Danach machten wir uns zu Fuß auf zu einem Punkt, an dem auf alle Fälle ein Bus nach Prizren würde vorbeifahren müssen. Leute kamen, warteten, stiegen in irgendwelche Laster oder Privatautos ein, aber ein Bus kam keiner. Nach längerer Wartezeit kam Marcel auf die glorreiche Idee, einfach mal einen Mitwartenden anzuquatschen. Der Typ sprach hervorragend Deutsch und erläuterte uns, dass allenfalls noch ein Bus nach Deçan fahren würde und man vielleicht im 23-Uhr-Bus nach Tirana mitgenommen werden könnte.

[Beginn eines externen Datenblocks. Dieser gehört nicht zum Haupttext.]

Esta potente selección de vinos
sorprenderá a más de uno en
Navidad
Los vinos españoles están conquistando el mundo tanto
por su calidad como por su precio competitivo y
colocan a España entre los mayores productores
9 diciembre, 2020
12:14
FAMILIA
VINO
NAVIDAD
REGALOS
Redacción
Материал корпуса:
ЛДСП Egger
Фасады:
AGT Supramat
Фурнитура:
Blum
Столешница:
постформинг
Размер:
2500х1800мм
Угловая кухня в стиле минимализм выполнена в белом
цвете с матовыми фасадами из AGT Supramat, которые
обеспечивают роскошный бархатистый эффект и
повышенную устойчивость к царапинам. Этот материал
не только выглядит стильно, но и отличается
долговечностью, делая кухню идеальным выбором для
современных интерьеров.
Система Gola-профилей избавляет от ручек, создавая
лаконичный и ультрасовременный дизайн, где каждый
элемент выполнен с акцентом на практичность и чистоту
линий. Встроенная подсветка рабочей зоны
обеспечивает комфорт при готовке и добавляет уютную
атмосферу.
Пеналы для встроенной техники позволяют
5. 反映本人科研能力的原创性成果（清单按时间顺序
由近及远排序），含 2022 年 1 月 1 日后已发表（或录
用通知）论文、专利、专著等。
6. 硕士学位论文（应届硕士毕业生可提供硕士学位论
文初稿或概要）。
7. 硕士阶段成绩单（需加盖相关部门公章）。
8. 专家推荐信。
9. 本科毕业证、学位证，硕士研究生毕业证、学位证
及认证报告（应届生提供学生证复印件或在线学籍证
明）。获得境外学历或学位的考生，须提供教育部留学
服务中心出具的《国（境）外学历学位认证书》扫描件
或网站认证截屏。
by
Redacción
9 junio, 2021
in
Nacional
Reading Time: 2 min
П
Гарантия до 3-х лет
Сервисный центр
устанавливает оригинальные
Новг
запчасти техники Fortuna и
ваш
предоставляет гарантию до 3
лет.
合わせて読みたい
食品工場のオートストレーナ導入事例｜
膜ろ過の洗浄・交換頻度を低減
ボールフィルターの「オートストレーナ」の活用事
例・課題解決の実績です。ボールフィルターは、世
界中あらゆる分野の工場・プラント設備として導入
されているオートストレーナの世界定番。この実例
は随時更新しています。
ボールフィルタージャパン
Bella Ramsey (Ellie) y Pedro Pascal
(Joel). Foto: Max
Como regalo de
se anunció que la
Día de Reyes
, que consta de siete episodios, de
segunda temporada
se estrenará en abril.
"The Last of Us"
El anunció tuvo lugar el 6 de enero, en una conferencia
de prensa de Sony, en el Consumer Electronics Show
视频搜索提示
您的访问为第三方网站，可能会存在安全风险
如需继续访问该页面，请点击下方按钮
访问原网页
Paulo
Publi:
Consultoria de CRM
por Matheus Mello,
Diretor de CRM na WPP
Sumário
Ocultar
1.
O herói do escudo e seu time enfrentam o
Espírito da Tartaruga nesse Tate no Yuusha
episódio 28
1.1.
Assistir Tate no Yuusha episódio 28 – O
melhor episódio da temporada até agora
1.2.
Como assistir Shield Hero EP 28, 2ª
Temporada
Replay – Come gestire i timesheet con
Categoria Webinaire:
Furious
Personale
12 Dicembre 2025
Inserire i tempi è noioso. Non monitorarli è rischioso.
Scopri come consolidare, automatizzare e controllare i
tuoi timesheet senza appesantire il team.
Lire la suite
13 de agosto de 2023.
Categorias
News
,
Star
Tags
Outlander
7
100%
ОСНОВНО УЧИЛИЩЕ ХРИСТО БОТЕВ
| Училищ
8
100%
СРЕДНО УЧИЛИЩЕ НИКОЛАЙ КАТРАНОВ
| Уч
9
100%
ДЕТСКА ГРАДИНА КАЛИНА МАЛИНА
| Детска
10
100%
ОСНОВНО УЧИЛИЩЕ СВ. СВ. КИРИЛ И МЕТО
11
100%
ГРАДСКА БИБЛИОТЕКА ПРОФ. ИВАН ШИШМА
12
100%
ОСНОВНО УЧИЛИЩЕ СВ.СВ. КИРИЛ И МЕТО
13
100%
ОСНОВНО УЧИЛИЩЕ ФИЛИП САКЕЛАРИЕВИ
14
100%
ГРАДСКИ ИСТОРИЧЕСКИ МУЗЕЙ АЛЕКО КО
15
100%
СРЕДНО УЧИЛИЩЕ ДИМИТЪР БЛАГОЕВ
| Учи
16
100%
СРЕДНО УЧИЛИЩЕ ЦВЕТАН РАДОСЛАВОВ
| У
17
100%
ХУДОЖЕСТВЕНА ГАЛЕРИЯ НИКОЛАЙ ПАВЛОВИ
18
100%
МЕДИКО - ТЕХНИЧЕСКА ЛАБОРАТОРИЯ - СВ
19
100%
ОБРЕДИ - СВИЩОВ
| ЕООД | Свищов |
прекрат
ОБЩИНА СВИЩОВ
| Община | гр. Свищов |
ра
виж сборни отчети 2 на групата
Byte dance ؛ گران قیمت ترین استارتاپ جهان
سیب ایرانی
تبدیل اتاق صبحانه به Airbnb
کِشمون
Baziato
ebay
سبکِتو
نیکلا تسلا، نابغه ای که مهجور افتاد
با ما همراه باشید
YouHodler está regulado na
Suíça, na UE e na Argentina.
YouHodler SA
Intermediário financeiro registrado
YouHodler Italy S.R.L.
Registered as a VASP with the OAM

Danach ließen wir es gut sein und nahmen ein Taxi. Das Taxi, das wir angehalten hatten, war kaputt (weihnachtsbaumartige Warnleuchtenanzeige), aber der Fahrer beorderte einen Ersatzwagen her und alle drei stiegen in diesen um. Über dunkle, aber meist ziemlich gute Straßen bretterten wir gen Prizren und ließen uns am Shadervan nieder. Eine Suppe und ein paar Köfte tun einfach Wunder. Es war jetzt doch schon spät geworden, sodass wir uns schnell heimmachten und um 0 Uhr im Bett lagen.
21. September 2014
Drei Stunden später mussten wir schon wieder aufstehen. Ui, anstrengend. Wir schafften es aber, pünktlich unser Taxi zu erreichen. Wir kamen 80 Minuten vor Abflug am Flughafen an, konnten entspannt einchecken und begaben uns dann zum Gate, wo wir diesmal ohne Sonderaufruf einsteigen konnten. Schön war's, anstrengend war's, lecker war's, wir haben alle Wetterlagen im Kosovo (außer Schnee) mitbekommen, viel gesehen und viel über das Land gelernt. Ich bin gar nicht so pessimistisch für dieses kleine Ländchen, obwohl ich ihm schon angedroht habe, in nicht allzuferner Zukunft mal wieder vorbeizuschauen.
Ausführliches Fazit vielleicht nächstes Wochenende oder so.